Researchers are also working on an autonomous submarine, developed as part of multi–million dollar grant from NASA, called ARTEMIS. The sub, which is nearly 14 feet long and weighs 2,800 pounds, would be used to explore the pitch–black waters underneath the Europan ice. Stone Aerospace, who developed and ran tests on the sub in Antarctica back in 2015, are also developing a nuclear–powered cryobot to laser through the 10–15 miles of icy crust. Currently, the bot’s maximum penetration rate is around 72 feet of ice per hour. While exciting, deploying the tech on Europa won’t happen for a long time.

Adds Phillips, “A mission that can melt or drill through Europa’s ice to access the ocean directly, perhaps with a submarine like ARTEMIS, is unfortunately a long way off.”However, just because the two space agencies aren’t joining forces doesn’t mean that the Europa lander mission isn’t going to happen. Despite the Trump administration cutting the mission from the budget, the NASA spokesman explained that the concept is still under consideration and could go forward at a future time.

Jupiter’s radiation puts the mission under the gun in terms of time. Housed within a radiation vault, the lander can only survive for about 20 days on Europa’s surface.

“The harsh radiation environment severely limits the lifetime of a mission to Europa’s surface, meaning that all the science has to be accomplished on a timeline of less than a month,” Phillips told Foxnews.com.

Contamination is also a big concern – the spacecraft itself must be sterilized to avoid contaminating the surface with terrestrial microbes. And, according to Phillips, these aren’t even the biggest challenges.

“Perhaps the biggest technical challenge is in developing instruments that will be able to detect signs of life,” she said. “Unfortunately, we don’t have a Star Trek–style tricorder that we can just point at the surface!”

The Trump administration’s 2018 federal budget blueprint might have cut the lander mission, but it did leave funding for continued development of NASA’s

Europa Clipper mission. Scheduled to launch sometime around 2022, the Clipper spacecraft will travel the five years it takes to get to Europa, then fly by the moon 40–45 times to take high resolution images of the moon’s icy surface. NASA researchers will then be able to get a better idea of Europa’s composition and structure.

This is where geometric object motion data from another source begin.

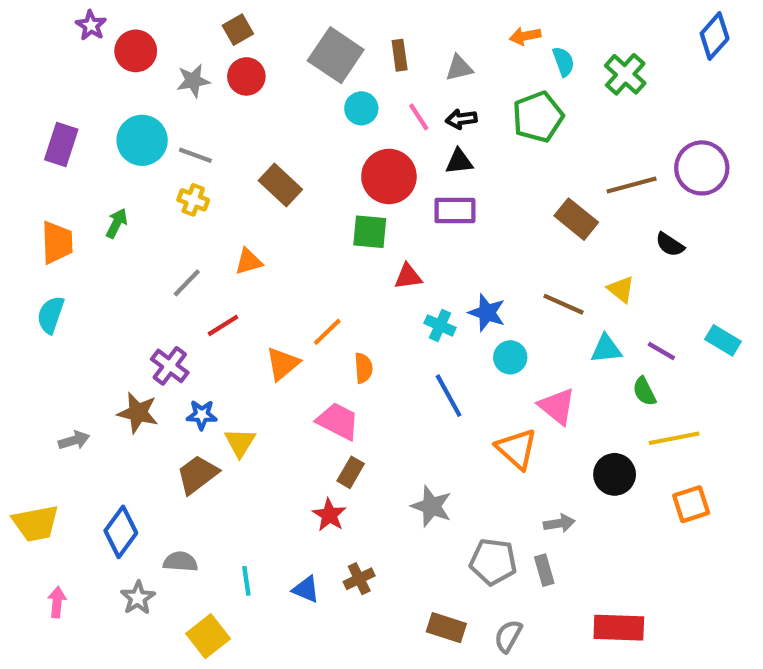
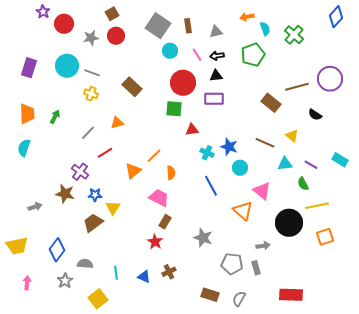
green arrow: (117, 223) -> (55, 117), moved
black circle: (615, 474) -> (289, 223), size x1.4

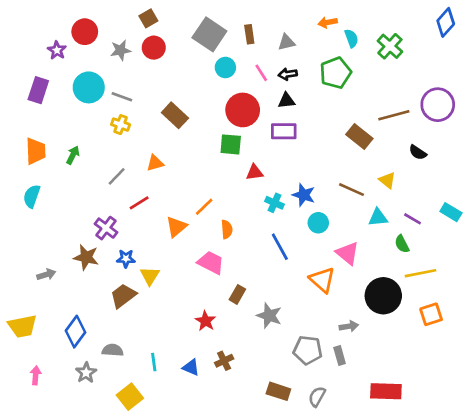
purple star: (43, 12) -> (57, 50), moved
brown rectangle: (165, 222) -> (237, 294), moved

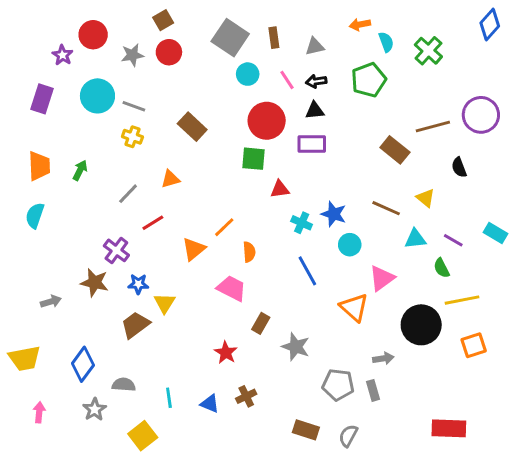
black semicircle: (418, 152) -> (459, 167), turned 36
pink triangle: (347, 253) -> (382, 278), turned 45
red rectangle: (386, 391) -> (449, 428), moved

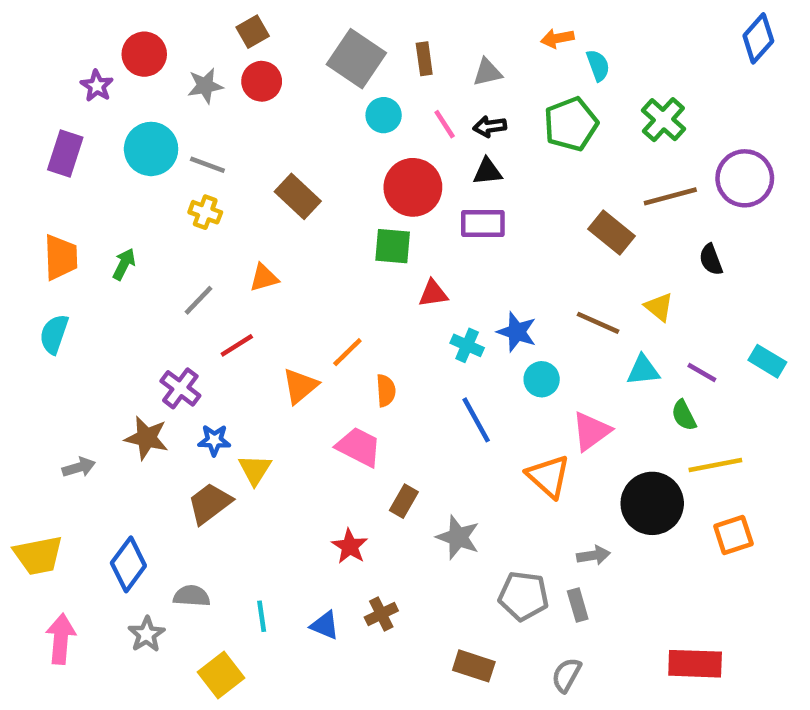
green cross: (428, 51) -> (663, 120), moved
pink arrow: (39, 412) -> (61, 639), size x1.5
gray semicircle: (348, 436) -> (566, 675), moved

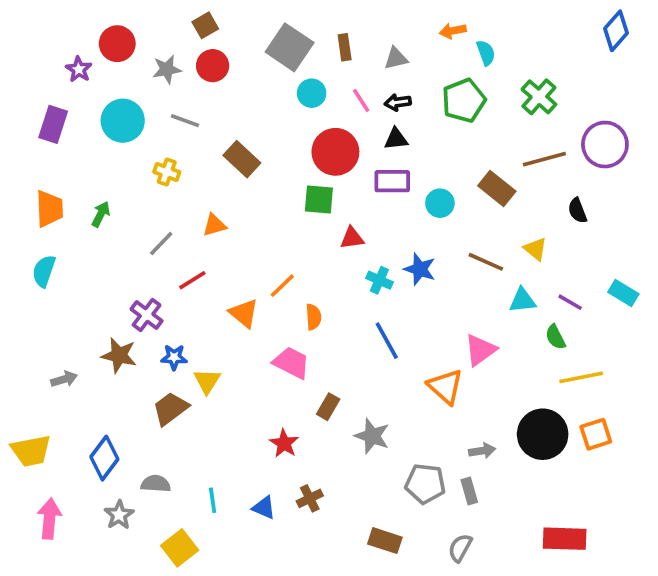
gray line: (207, 165) -> (185, 121), moved
cyan circle: (542, 379) -> (440, 203), moved
orange triangle: (300, 386) -> (244, 313), turned -40
black circle: (652, 503) -> (543, 434), moved

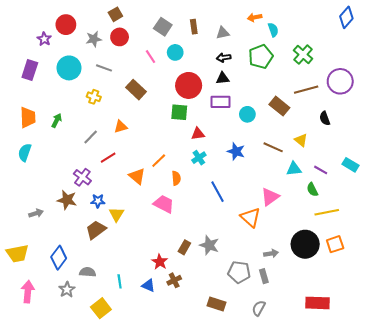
gray square: (290, 47) -> (163, 27), size x0.7
pink line: (361, 100) -> (150, 57), moved
cyan cross: (379, 280) -> (199, 158), moved, turned 32
brown rectangle: (328, 407) -> (184, 247), moved
red star: (284, 443) -> (160, 262), moved

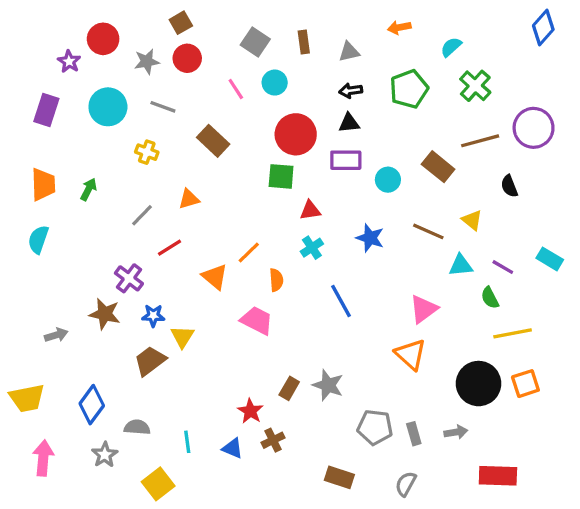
cyan semicircle: (273, 30) -> (451, 47), moved, turned -112
orange triangle: (250, 217) -> (411, 354), moved
gray arrow: (271, 253) -> (456, 432), moved

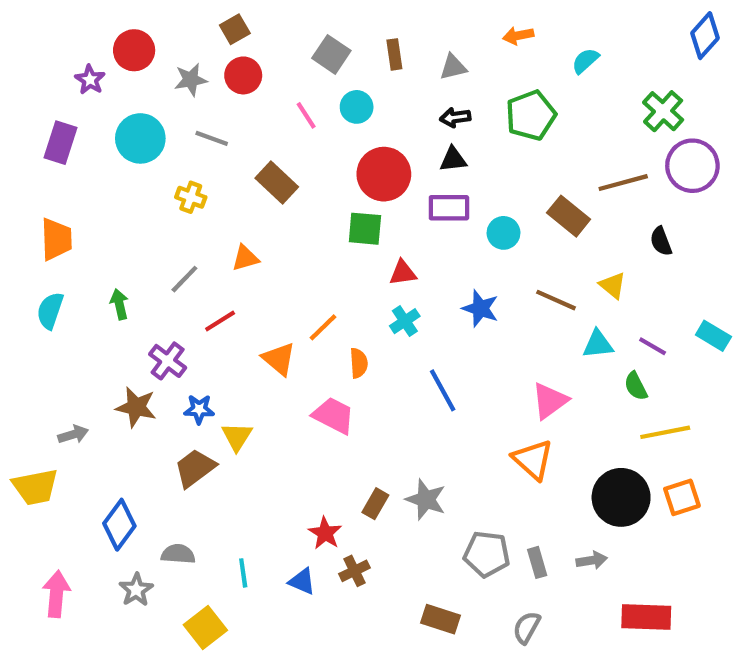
green cross: (475, 86) -> (663, 111), moved
green arrow: (89, 189) -> (119, 304), moved, turned -40
yellow trapezoid: (27, 398) -> (35, 487), moved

“The challenges for the Europa Clipper are the long duration flight, getting enough power so far from the Sun (which is why a radioactive isotope must be used), and the intense radiation environment,” astrobiology expert Dr. Christopher Impey of the University of Arizona told Foxnews.com. “The radiation could make the spacecraft toast in a few months. So it will mostly be in Jupiter orbit, protected by Jupiter's magnetic field, and make occasional forays for a week at a time to do multiple passes of Europa and map it.”

Impey also points out that the Clipper instruments will only measure the potential habitability of the moon, not actually detect life. For that, we need the lander. But what would happen if NASA actually did discover life in the salty waters beneath the moon ice?

“If NASA does find life on Europa, this would be a huge scientific accomplishment, and potentially change our understanding of our place in the universe,” Cynthia Phillips said. “If life started not just once, but twice, in our very own solar system, then it becomes more probable that a large fraction of the exoplanets that we now know orbit other stars could also be inhabited. The answer could be earth-shaking!”

While acknowledging that the discovery would be dramatic, Impey had to bring the party down.

“The instruments can't look for DNA or RNA, only show that a metabolism is at work,” he said, “so it's not a slam dunk detection of Biology 2.0.”